2. But the Court certainly has got certain powers under Section 540, Criminal Procedure Code, to examine any person as a witness, if the evidence of such person appears to it essential to the just decision of the case. But then the discretion given to the Court under Section 540 Criminal Procedure Code, is a judicial discretion and I have pointed out in K.V R.S. Mani, In re (1951) 1 M.L.J. 184 , the extent to which discretion can go. In the words of Tindal, C.J. in Reg v.
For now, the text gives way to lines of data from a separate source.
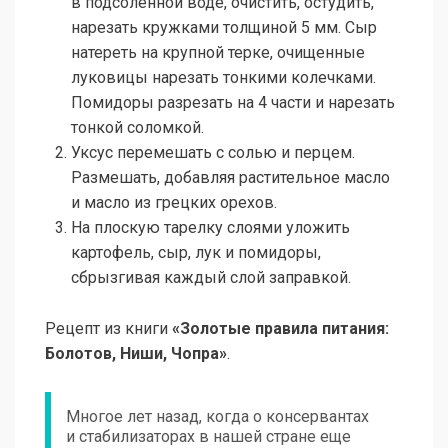
в подсоленной воде, очистить, остудить,
нарезать кружками толщиной 5 мм. Сыр
натереть на крупной терке, очищенные
луковицы нарезать тонкими колечками.
Помидоры разрезать на 4 части и нарезать
тонкой соломкой.
Уксус перемешать с солью и перцем.
Размешать, добавляя растительное масло
и масло из грецких орехов.
На плоскую тарелку слоями уложить
картофель, сыр, лук и помидоры,
сбрызгивая каждый слой заправкой.
Рецепт из книги
«Золотые правила питания:
Болотов, Ниши, Чопра»
.
Многое лет назад, когда о консервантах
и стабилизаторах в нашей стране еще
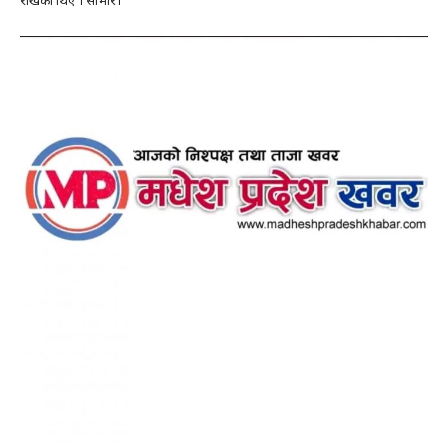
राखेका थिए । साभार।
Frost (1839) 9 C. & P. 129 : 173 E.R. 771.

If any matter arises ex improvise, which no human ingenuity can foresee on the part of a defendant in a civil suit, or a prisoner in a criminal case, there seems to me no reason why that matter which so arose ex improviso may not be answered by the Crown and on behalf of the Crown, but we think that the rule applies only to a witness called by the Crown and on behalf of the Crown, but we think that the rule should also apply to a case where a witness is called in a criminal trial by the Judge after the case for the defence is closed, and that the practice should be limited to a case where a matter arises ex improviso, which no human ingenuity can foresee, on the part of a prisoner,-otherwise injustice would ensue.

If in this case the Court is of opinion that any matter has arisen ex improviso, which could not have been contemplated by the prosecution, then certainly the Court is entitled to examine these witnesses as Court witnesses. In any event, even if all these witnesses are examined by the Court, their evidence cannot be used to fill up the gaps in the prosecution. Otherwise these witnesses, if they fall within the scope of the observations mentioned by Tindal, C.J., may be examined. With these observations, the petition is allowed and the issue of summons to examine them as prosecution witnesses is quashed.